First of all, let's all be honest with ourselves. HOI3 abstracts a ton of things that were very important in the period. The fact that there is 1 resources called "rares" instead of 20 or more rare non-interchangeable resources required to run IC. Nickel? Who needs nickel? I just need rares, so the Petsamo nickel mines in Finland are irrelevant beyond their production of something called "rares." Germany's ability to stockpile "rares" in mass quantities from just a few sources belies a much more complicated resource situation. (Tungsten only grants a bonus when present, not a penalty when you don't have it?)
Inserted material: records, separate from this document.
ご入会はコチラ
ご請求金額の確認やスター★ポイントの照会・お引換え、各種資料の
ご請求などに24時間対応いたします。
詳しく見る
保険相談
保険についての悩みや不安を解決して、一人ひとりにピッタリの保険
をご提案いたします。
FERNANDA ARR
Manpower is the same way. It's clear that manpower is not linked to population in any direct way. Brigades with the exact same number of troops have widely different manpower costs, so you can't say manpower has anything to do with demographics. Furthermore, IC does not use manpower. I've said it a thousand times: argue about IC-whoring all you want. It doesn't change the fact that the USA or Germany can both double their effective GDP in the time frame of a single game by building IC and spamming IC techs. And yet, not a single unit of manpower is used up. It's like the Terminator went back in time to Nazi Germany and said, "Hire me in a factory if you want to live." No one ever has to choose whether to put workers in factories or make people in to soldiers. Even Vic2 has a mobilization mechanic.
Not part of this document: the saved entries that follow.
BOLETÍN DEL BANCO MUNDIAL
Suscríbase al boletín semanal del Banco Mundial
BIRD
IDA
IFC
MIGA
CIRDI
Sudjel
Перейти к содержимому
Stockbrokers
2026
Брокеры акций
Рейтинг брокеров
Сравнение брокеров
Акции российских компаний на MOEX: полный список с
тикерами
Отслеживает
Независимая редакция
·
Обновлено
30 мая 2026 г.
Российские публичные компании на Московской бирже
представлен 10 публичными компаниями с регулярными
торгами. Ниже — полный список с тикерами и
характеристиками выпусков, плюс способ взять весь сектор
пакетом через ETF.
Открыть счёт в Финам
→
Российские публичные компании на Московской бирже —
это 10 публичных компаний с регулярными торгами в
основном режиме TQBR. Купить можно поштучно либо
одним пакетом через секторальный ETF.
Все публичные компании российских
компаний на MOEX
Furthermore, manpower is constantly generated. While there is a peace-time manpower rotation mechanic (which, at Volunteer Army, is pretty harsh), to be perfectly honest, manpower is kind of like resource stockpile. It accrues more of the resource (in this case, manpower) over time based on the provinces it is harvested from. You spend it when you build divisions, but note the difference. Real demographics might give you a range of persons you can conscript at a certain time. In HOI3, I can game conscription laws to "harvest" more manpower before the war. The number of people ages 18-39 is irrelevant. What matters is the base manpower of your provinces and the rate at which you harvest it. It may not seem like a lot, but consider how much more manpower the USA can "harvest" if it cheats or exploits the rules to allow for 3 year draft in 1936. (Note: USA issues with laws are one reason they get a manpower buff upon joining the war.)
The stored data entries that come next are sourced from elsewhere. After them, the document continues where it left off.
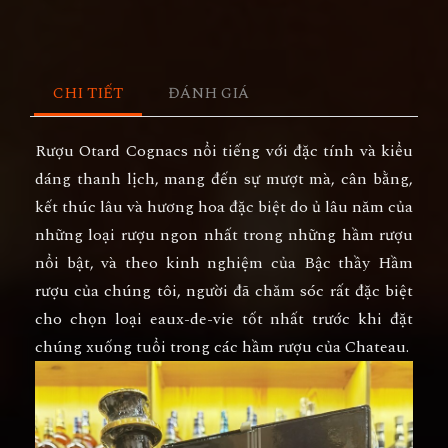
CHI TIẾT
ĐÁNH GIÁ
Rượu Otard Cognacs nổi tiếng với đặc tính và kiểu
dáng thanh lịch, mang đến sự mượt mà, cân bằng,
kết thúc lâu và hương hoa đặc biệt do ủ lâu năm của
những loại rượu ngon nhất trong những hầm rượu
nổi bật, và theo kinh nghiệm của Bậc thầy Hầm
rượu của chúng tôi, người đã chăm sóc rất đặc biệt
cho chọn loại eaux-de-vie tốt nhất trước khi đặt
chúng xuống tuổi trong các hầm rượu của Chateau.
While I can't speak for the Devs, my game-reviewer sense tells me that the game was designed originally around the concept of using manpower as the limiting factor, not IC. The reason is because limiting IC makes nations less fun to play by putting 99% of units out of reach. Instead, most minors can field small numbers of really nice infantry, special forces, some planes, tanks, and whatever else. In the old versions of the game, there was no LL, so all countries were "balanced" in such a way that they had enough IC to do interesting stuff, while having manpower limits so that Germany or another major under AI control could beat them easily. (Poland is the big one here, with so little manpower that it can barely mobilize existing units.)
If HOI3 gets another expansion, I will lobby for a rethinking of manpower because we have LL now. You could cut all IC in minors by 30%, but boost their manpower up. That way, they can say, "Hey, USA, we want to join the Allies. We have 400 manpower we can't spend because we have 5 IC a day. If you could donate 15 IC a day to us, we could really contribute to the war."